What you have to do = Find every line below that contains the word "Multimedia" and copy it out.

Saved entries =
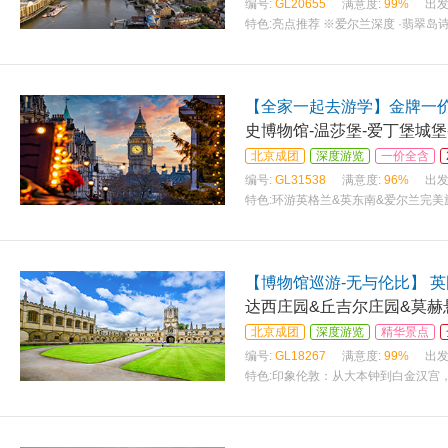
编号:
GL20655
满意度:
99%
出发
特色:
亮点推荐 ※爱尔兰深度 ·翡翠岛
【全家一起去游学】金牌一
史博物馆-温莎堡-爱丁堡城堡
北京成团
深度游览
一价全含
编号:
GL31538
满意度:
96%
出发
特色:
环游英格兰&英东南&爱尔兰完美旅
【博物馆巡游-无与伦比】 英
达西庄园&丘吉尔庄园&莫赫
北京成团
深度游览
精华景点
编号:
GL18267
满意度:
99%
出发
特色:
印象伦敦：从大本钟到白金汉宫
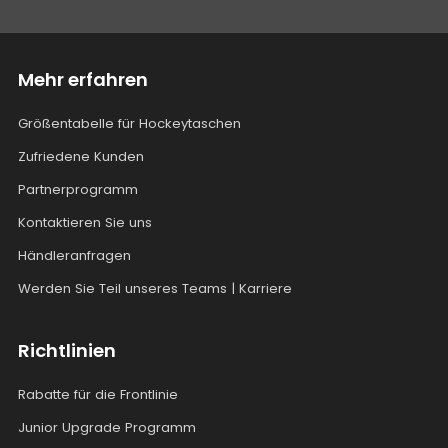
Mehr erfahren
Größentabelle für Hockeytaschen
Zufriedene Kunden
Partnerprogramm
Kontaktieren Sie uns
Händleranfragen
Werden Sie Teil unseres Teams | Karriere
Richtlinien
Rabatte für die Frontlinie
Junior Upgrade Programm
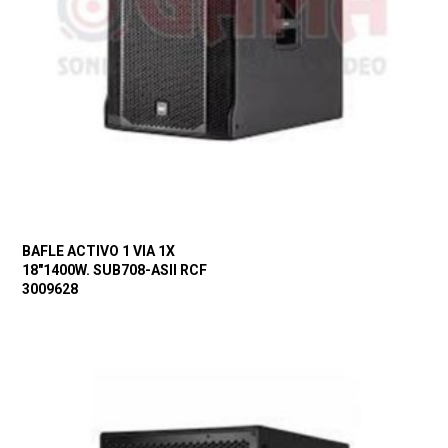
BAFLE ACTIVO 1 VIA 1X
18″1400W. SUB708-ASII RCF
3009628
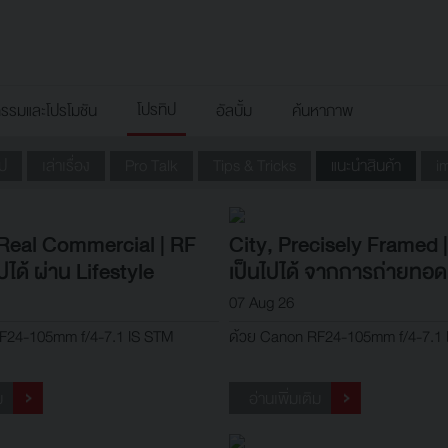
โปรทิป
กรรมและโปรโมชัน
อัลบั้ม
ค้นหาภาพ
ูป
เล่าเรื่อง
Pro Talk
Tips & Tricks
แนะนำสินค้า
i
 Real Commercial | RF
City, Precisely Framed 
ได้ ผ่าน Lifestyle
เป็นไปได้ จากการถ่ายทอ
ial
เมือง
07 Aug 26
F24-105mm f/4-7.1 IS STM
ด้วย Canon RF24-105mm f/4-7.1
ม
อ่านเพิ่มเติม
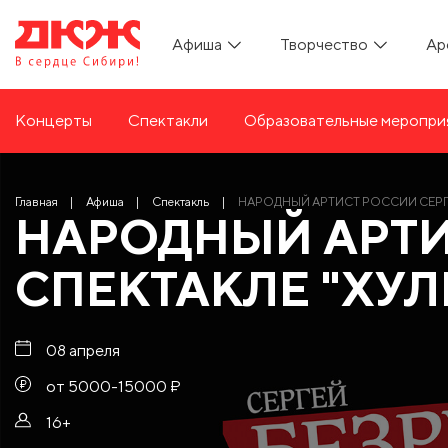
Афиша
Творчество
Ар
Концерты
Спектакли
Образовательные меропри
Главная
Афиша
Спектакль
НАРОДНЫЙ АРТИСТ РОССИИ СЕРГЕ
НАРОДНЫЙ АРТИ
СПЕКТАКЛЕ "ХУЛ
08 апреля
от 5000-15000 ₽
16+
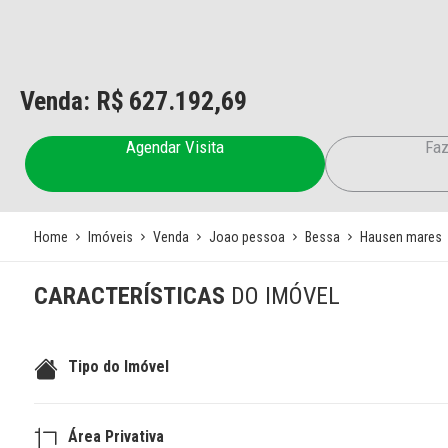
Venda: R$
627.192,69
Agendar Visita
Faz
Home
Imóveis
Venda
Joao pessoa
Bessa
Hausen mares
CARACTERÍSTICAS
DO IMÓVEL
Tipo do Imóvel
Área Privativa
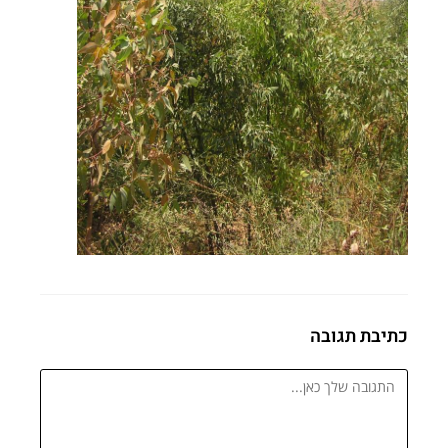
כתיבת תגובה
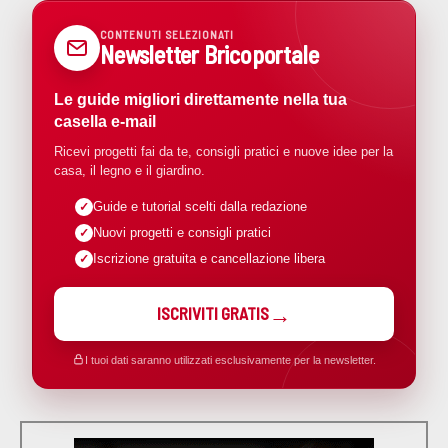
CONTENUTI SELEZIONATI
Newsletter Bricoportale
Le guide migliori direttamente nella tua
casella e-mail
Ricevi progetti fai da te, consigli pratici e nuove idee per la
casa, il legno e il giardino.
Guide e tutorial scelti dalla redazione
Nuovi progetti e consigli pratici
Iscrizione gratuita e cancellazione libera
ISCRIVITI GRATIS
I tuoi dati saranno utilizzati esclusivamente per la newsletter.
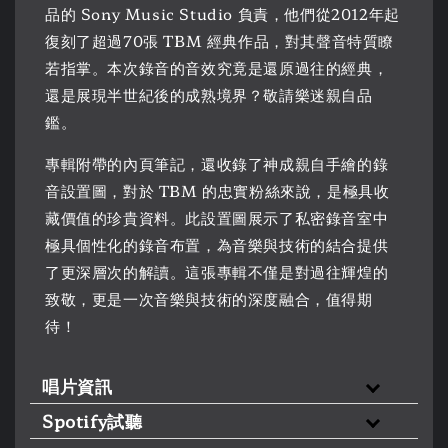
品的 Sony Music Studio 負責，他們從2012年起
復刻了超過70張 TBM 經典作品，對其聲音特質瞭
若指掌。本次錄音的音效究竟是還原過往的經典，
還是展現半世紀後的成熟境界？敬請樂迷親自品
鑑。
專輯附帶的內頁筆記，還收錄了神成親自手繪的錄
音設置圖，對於 TBM 的忠實粉絲來說，是極具收
藏價值的珍貴資料。此設置圖展示了私密錄音室中
極具個性化的錄音布置，為音樂與技術的結合提供
了更深層次的解讀。這張專輯不僅是對過往輝煌的
致敬，更是一次音樂與技術的深度融合，值得期
待！
唱片資訊
Spotify試聽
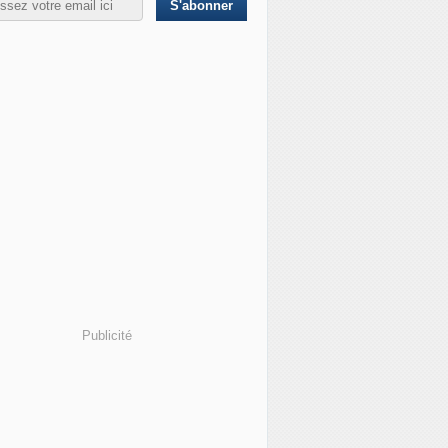
Publicité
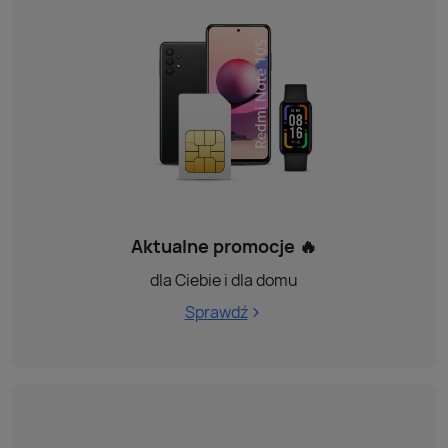
Aktualne promocje 🔥
dla Ciebie i dla domu
Sprawdź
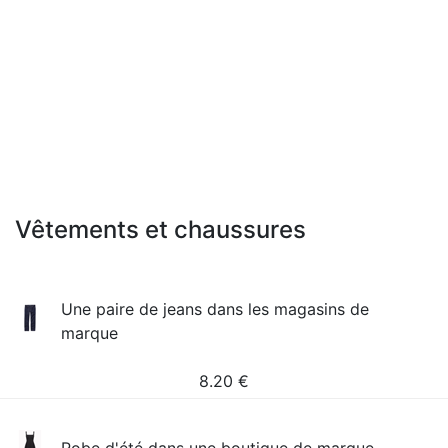
Vêtements et chaussures
Une paire de jeans dans les magasins de
marque
8.20
€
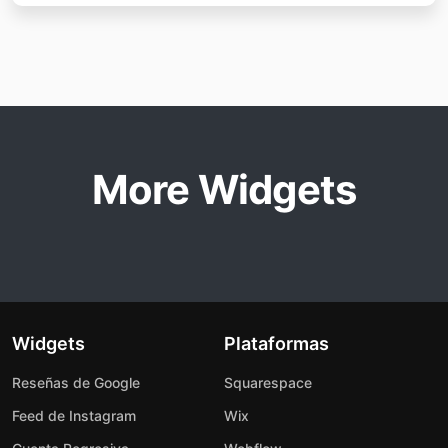
More Widgets
Widgets
Plataformas
Reseñas de Google
Squarespace
Feed de Instagram
Wix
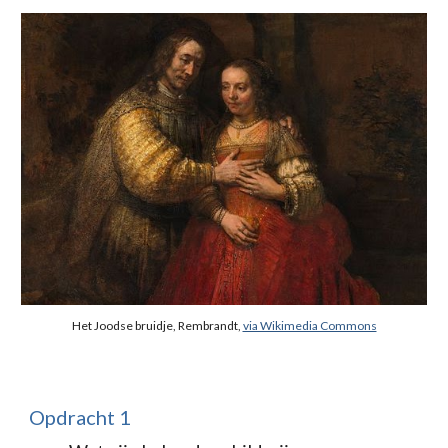
Het Joodse bruidje, Rembrandt, 
via Wikimedia Commons
Opdracht 1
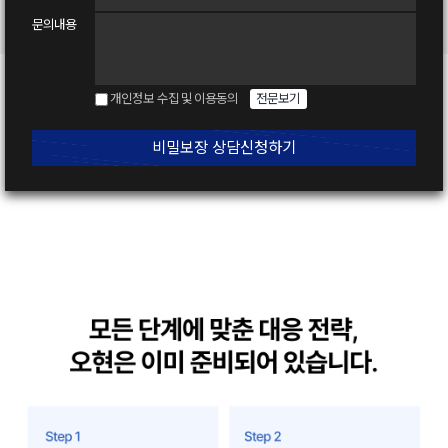
문의내용
개인정보 수집 및 이용동의
전문보기
비밀보장 상담신청하기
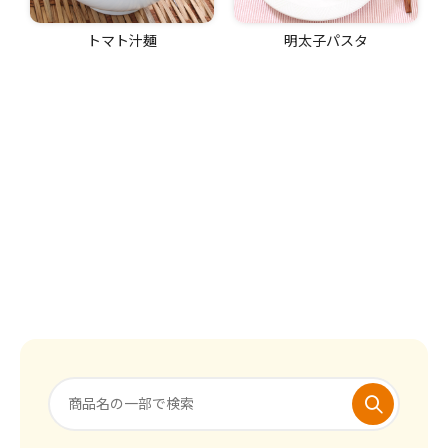
トマト汁麺
明太子パスタ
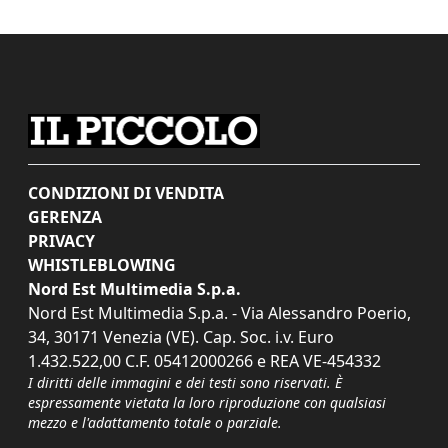
CONDIZIONI DI VENDITA
GERENZA
PRIVACY
WHISTLEBLOWING
Nord Est Multimedia S.p.a.
Nord Est Multimedia S.p.a. - Via Alessandro Poerio,
34, 30171 Venezia (VE). Cap. Soc. i.v. Euro
1.432.522,00 C.F. 05412000266 e REA VE-454332
I diritti delle immagini e dei testi sono riservati. È
espressamente vietata la loro riproduzione con qualsiasi
mezzo e l'adattamento totale o parziale.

The answer =
Nord Est Multimedia S.p.a.
Nord Est Multimedia S.p.a. - Via Alessandro Poerio,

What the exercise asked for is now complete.